Lacking in financial support, in poor health, and with a fledgling congregation to develop, Martin had to begin the process of recruiting novices and raising funds from her hospital bed. Much-needed assistance came from Cardinal Joseph MacRory (qv), archbishop of Armagh, who invited her to open a noviciate in his diocese. After a period based in Collon, Co. Louth, it moved to a larger house in Drogheda, where a maternity hospital, Our Lady of Lourdes Hospital, was also founded. Through Martin's persistent optimism and hard work, this eventually developed as a state-recognised training college for midwives and, from 1957, was an International Missionary Training Hospital. MMM houses were also opened in Clonmel (1949) and Waterford (1952). The motherhouse in Drogheda was destroyed in a fire in February 1952, but was rebuilt and enlarged.
The rapid expansion of the order in Ireland was mirrored by similar developments in Nigeria throughout the 1940s and 1950s, with the establishment of treatment clinics, a leprosy centre, and hospital clinics in Anua, Ogoja, Afikpo, Obudu, and Ikom. Martin returned to Nigeria to review her sisters’ progress in 1946, bringing with her a British film crew, whose promotional documentary on the order's work, Visitation (1948), proved highly successful. Expansion continued throughout the post-war period with the establishment of foundations in Tanzania (1947), Naples (1952), Angola (1953), Uganda (1955), Ethiopia (1959), Kenya (1961), Brazil (1961), Formosa (Taiwan) (1961), Malawi (1962), and Spain (1962). With warm support from Cardinal Cushing in the US she opened a second noviciate in Boston in 1950, which moved to a larger house in Winchester, Massachusetts, in 1952. Martin maintained a close interest in each centre of the scattered order, and in 1959 made a tour of all its houses.
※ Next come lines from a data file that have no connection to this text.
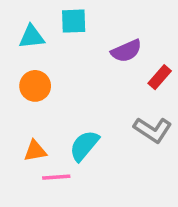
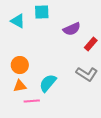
cyan triangle: (32, 37) -> (18, 21), turned 35
orange circle: (35, 86) -> (20, 65), moved

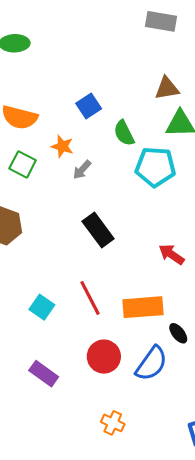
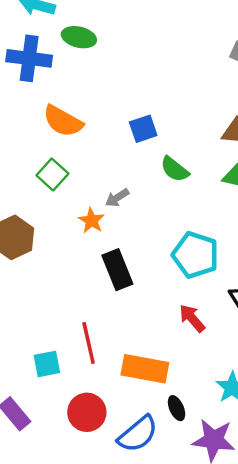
green semicircle: (124, 133) -> (175, 169), turned -40
orange star: (62, 146) -> (91, 220), moved
cyan pentagon: (155, 167) -> (195, 255), moved
cyan square: (42, 307) -> (47, 364), moved, turned 30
In later years her contribution to health care received official recognition from the International Red Cross (which awarded her (1963) the Florence Nightingale medal), the newly independent Nigerian state, and the RCSI, which granted her an honorary fellowship in 1966. She was the first woman to receive the freedom of the borough of Drogheda, on 6 June 1966. Having long been slow to delegate, she retired from her work altogether in October 1967 owing to increasingly poor health. She died 27 January 1975 at the order's mother house at Drogheda, and was buried in the convent plot in the nearby St Peter's cemetery. Her portrait (1953), painted by Seán O'Sullivan (qv), hangs in the order's house in Beechgrove, Drogheda.